Excerpts from a dataset
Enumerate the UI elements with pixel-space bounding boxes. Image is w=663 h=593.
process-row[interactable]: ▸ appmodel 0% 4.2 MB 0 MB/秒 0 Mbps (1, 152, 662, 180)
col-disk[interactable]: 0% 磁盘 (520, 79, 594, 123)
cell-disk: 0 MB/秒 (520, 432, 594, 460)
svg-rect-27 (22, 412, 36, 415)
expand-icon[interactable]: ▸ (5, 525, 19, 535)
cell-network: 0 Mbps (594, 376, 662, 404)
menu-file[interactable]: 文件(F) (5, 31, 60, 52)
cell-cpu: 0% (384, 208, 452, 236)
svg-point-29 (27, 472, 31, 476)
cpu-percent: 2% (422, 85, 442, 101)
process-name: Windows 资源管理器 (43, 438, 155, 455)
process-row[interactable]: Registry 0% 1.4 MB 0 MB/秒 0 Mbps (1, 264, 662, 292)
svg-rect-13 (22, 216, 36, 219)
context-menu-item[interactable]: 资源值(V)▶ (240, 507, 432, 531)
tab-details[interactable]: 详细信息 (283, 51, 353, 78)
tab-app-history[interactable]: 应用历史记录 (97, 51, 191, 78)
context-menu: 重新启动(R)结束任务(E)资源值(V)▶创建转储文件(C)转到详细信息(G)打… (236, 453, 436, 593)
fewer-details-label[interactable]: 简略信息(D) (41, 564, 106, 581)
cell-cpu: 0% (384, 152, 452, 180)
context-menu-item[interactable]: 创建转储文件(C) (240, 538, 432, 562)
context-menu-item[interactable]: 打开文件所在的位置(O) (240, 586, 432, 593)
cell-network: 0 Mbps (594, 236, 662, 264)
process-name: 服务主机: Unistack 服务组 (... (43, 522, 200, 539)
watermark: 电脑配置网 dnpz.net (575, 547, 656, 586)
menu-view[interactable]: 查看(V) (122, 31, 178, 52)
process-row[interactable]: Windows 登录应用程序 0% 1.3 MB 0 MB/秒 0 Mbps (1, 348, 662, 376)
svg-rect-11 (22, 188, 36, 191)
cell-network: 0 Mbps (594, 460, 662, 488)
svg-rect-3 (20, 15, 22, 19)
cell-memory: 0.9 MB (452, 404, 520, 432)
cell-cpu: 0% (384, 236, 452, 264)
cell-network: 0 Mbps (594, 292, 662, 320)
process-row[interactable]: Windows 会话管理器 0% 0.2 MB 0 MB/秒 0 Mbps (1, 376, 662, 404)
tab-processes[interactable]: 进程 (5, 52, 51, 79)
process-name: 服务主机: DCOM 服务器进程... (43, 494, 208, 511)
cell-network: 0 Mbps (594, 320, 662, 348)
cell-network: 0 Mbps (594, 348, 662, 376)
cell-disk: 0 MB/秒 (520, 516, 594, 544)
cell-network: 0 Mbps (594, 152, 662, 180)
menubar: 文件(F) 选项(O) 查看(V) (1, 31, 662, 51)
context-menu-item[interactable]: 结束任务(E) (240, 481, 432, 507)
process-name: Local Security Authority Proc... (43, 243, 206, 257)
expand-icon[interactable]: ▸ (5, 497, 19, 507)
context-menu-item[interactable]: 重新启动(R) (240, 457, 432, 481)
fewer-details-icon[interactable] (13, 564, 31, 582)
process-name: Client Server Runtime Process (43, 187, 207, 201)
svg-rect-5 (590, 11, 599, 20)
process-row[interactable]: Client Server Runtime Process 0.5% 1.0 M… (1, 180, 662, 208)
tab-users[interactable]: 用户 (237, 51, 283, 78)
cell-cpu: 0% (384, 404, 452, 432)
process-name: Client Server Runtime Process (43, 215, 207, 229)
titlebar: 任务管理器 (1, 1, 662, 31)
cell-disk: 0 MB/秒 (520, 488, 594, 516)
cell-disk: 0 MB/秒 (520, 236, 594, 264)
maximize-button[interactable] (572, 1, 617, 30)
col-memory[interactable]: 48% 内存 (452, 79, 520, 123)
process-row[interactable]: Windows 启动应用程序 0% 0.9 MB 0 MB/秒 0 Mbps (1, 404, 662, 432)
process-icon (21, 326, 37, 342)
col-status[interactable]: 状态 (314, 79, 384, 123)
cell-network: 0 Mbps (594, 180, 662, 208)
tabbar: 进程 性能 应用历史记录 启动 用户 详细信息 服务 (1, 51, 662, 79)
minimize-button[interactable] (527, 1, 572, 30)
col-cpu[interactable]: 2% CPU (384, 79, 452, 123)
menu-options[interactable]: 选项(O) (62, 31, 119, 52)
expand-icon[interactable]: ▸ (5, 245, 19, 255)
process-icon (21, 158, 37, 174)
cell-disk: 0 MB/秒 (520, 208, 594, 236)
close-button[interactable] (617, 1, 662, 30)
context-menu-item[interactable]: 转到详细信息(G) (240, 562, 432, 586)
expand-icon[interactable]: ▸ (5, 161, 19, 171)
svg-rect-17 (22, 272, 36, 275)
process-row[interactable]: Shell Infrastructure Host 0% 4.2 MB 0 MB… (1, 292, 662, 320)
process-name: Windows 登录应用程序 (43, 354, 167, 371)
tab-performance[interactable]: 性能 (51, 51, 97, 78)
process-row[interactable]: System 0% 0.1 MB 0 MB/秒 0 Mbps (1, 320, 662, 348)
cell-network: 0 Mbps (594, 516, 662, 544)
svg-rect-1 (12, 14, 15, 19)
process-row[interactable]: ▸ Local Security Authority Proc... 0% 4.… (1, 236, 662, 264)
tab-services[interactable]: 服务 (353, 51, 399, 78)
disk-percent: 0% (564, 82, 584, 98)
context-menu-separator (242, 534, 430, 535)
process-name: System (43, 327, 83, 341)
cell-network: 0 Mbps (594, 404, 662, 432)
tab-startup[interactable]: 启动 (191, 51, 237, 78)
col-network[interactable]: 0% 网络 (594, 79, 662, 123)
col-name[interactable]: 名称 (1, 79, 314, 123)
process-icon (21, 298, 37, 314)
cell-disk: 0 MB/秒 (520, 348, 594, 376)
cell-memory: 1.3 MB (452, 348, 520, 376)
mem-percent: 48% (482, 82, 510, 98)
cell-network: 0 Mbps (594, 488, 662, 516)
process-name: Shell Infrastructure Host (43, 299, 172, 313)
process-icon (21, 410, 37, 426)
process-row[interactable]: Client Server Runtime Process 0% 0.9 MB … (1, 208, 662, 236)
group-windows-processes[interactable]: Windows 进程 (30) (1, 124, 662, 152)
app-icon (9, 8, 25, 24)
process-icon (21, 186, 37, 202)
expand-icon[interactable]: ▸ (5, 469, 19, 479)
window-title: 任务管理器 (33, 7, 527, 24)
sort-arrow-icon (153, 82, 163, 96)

Task instructions
Restate every line of the data word for word.

Problem solution
Enumerate the UI elements with pixel-space bounding boxes. Image is w=663 h=593.
process-row[interactable]: ▸ appmodel 0% 4.2 MB 0 MB/秒 0 Mbps (1, 152, 662, 180)
col-disk[interactable]: 0% 磁盘 (520, 79, 594, 123)
cell-disk: 0 MB/秒 (520, 432, 594, 460)
svg-rect-27 (22, 412, 36, 415)
expand-icon[interactable]: ▸ (5, 525, 19, 535)
cell-network: 0 Mbps (594, 376, 662, 404)
menu-file[interactable]: 文件(F) (5, 31, 60, 52)
cell-cpu: 0% (384, 208, 452, 236)
svg-point-29 (27, 472, 31, 476)
cpu-percent: 2% (422, 85, 442, 101)
process-name: Windows 资源管理器 (43, 438, 155, 455)
process-row[interactable]: Registry 0% 1.4 MB 0 MB/秒 0 Mbps (1, 264, 662, 292)
svg-rect-13 (22, 216, 36, 219)
context-menu-item[interactable]: 资源值(V)▶ (240, 507, 432, 531)
tab-details[interactable]: 详细信息 (283, 51, 353, 78)
tab-app-history[interactable]: 应用历史记录 (97, 51, 191, 78)
context-menu: 重新启动(R)结束任务(E)资源值(V)▶创建转储文件(C)转到详细信息(G)打… (236, 453, 436, 593)
fewer-details-label[interactable]: 简略信息(D) (41, 564, 106, 581)
cell-cpu: 0% (384, 152, 452, 180)
context-menu-item[interactable]: 创建转储文件(C) (240, 538, 432, 562)
context-menu-item[interactable]: 打开文件所在的位置(O) (240, 586, 432, 593)
cell-network: 0 Mbps (594, 236, 662, 264)
process-name: 服务主机: Unistack 服务组 (... (43, 522, 200, 539)
watermark: 电脑配置网 dnpz.net (575, 547, 656, 586)
menu-view[interactable]: 查看(V) (122, 31, 178, 52)
process-row[interactable]: Windows 登录应用程序 0% 1.3 MB 0 MB/秒 0 Mbps (1, 348, 662, 376)
svg-rect-11 (22, 188, 36, 191)
cell-network: 0 Mbps (594, 460, 662, 488)
svg-rect-3 (20, 15, 22, 19)
cell-memory: 0.9 MB (452, 404, 520, 432)
cell-cpu: 0% (384, 236, 452, 264)
cell-network: 0 Mbps (594, 292, 662, 320)
process-row[interactable]: Windows 会话管理器 0% 0.2 MB 0 MB/秒 0 Mbps (1, 376, 662, 404)
tab-processes[interactable]: 进程 (5, 52, 51, 79)
process-name: 服务主机: DCOM 服务器进程... (43, 494, 208, 511)
cell-network: 0 Mbps (594, 320, 662, 348)
cell-network: 0 Mbps (594, 348, 662, 376)
cell-disk: 0 MB/秒 (520, 516, 594, 544)
cell-network: 0 Mbps (594, 152, 662, 180)
menubar: 文件(F) 选项(O) 查看(V) (1, 31, 662, 51)
context-menu-item[interactable]: 结束任务(E) (240, 481, 432, 507)
process-name: Local Security Authority Proc... (43, 243, 206, 257)
expand-icon[interactable]: ▸ (5, 497, 19, 507)
context-menu-item[interactable]: 重新启动(R) (240, 457, 432, 481)
fewer-details-icon[interactable] (13, 564, 31, 582)
process-name: Client Server Runtime Process (43, 187, 207, 201)
svg-rect-5 (590, 11, 599, 20)
process-row[interactable]: Client Server Runtime Process 0.5% 1.0 M… (1, 180, 662, 208)
tab-users[interactable]: 用户 (237, 51, 283, 78)
cell-cpu: 0% (384, 404, 452, 432)
process-name: Client Server Runtime Process (43, 215, 207, 229)
titlebar: 任务管理器 (1, 1, 662, 31)
cell-disk: 0 MB/秒 (520, 488, 594, 516)
cell-disk: 0 MB/秒 (520, 236, 594, 264)
maximize-button[interactable] (572, 1, 617, 30)
col-memory[interactable]: 48% 内存 (452, 79, 520, 123)
process-row[interactable]: Windows 启动应用程序 0% 0.9 MB 0 MB/秒 0 Mbps (1, 404, 662, 432)
process-icon (21, 326, 37, 342)
col-status[interactable]: 状态 (314, 79, 384, 123)
cell-network: 0 Mbps (594, 180, 662, 208)
tabbar: 进程 性能 应用历史记录 启动 用户 详细信息 服务 (1, 51, 662, 79)
minimize-button[interactable] (527, 1, 572, 30)
col-cpu[interactable]: 2% CPU (384, 79, 452, 123)
menu-options[interactable]: 选项(O) (62, 31, 119, 52)
expand-icon[interactable]: ▸ (5, 245, 19, 255)
process-icon (21, 158, 37, 174)
cell-disk: 0 MB/秒 (520, 208, 594, 236)
close-button[interactable] (617, 1, 662, 30)
context-menu-item[interactable]: 转到详细信息(G) (240, 562, 432, 586)
expand-icon[interactable]: ▸ (5, 161, 19, 171)
svg-rect-17 (22, 272, 36, 275)
process-row[interactable]: Shell Infrastructure Host 0% 4.2 MB 0 MB… (1, 292, 662, 320)
process-name: Windows 登录应用程序 (43, 354, 167, 371)
tab-performance[interactable]: 性能 (51, 51, 97, 78)
process-row[interactable]: System 0% 0.1 MB 0 MB/秒 0 Mbps (1, 320, 662, 348)
cell-network: 0 Mbps (594, 516, 662, 544)
svg-rect-1 (12, 14, 15, 19)
process-row[interactable]: ▸ Local Security Authority Proc... 0% 4.… (1, 236, 662, 264)
tab-services[interactable]: 服务 (353, 51, 399, 78)
disk-percent: 0% (564, 82, 584, 98)
context-menu-separator (242, 534, 430, 535)
process-name: System (43, 327, 83, 341)
cell-network: 0 Mbps (594, 404, 662, 432)
tab-startup[interactable]: 启动 (191, 51, 237, 78)
col-network[interactable]: 0% 网络 (594, 79, 662, 123)
col-name[interactable]: 名称 (1, 79, 314, 123)
process-icon (21, 298, 37, 314)
cell-disk: 0 MB/秒 (520, 348, 594, 376)
cell-memory: 1.3 MB (452, 348, 520, 376)
mem-percent: 48% (482, 82, 510, 98)
cell-network: 0 Mbps (594, 488, 662, 516)
process-name: Shell Infrastructure Host (43, 299, 172, 313)
process-icon (21, 410, 37, 426)
process-row[interactable]: Client Server Runtime Process 0% 0.9 MB … (1, 208, 662, 236)
group-windows-processes[interactable]: Windows 进程 (30) (1, 124, 662, 152)
app-icon (9, 8, 25, 24)
process-icon (21, 186, 37, 202)
expand-icon[interactable]: ▸ (5, 469, 19, 479)
window-title: 任务管理器 (33, 7, 527, 24)
sort-arrow-icon (153, 82, 163, 96)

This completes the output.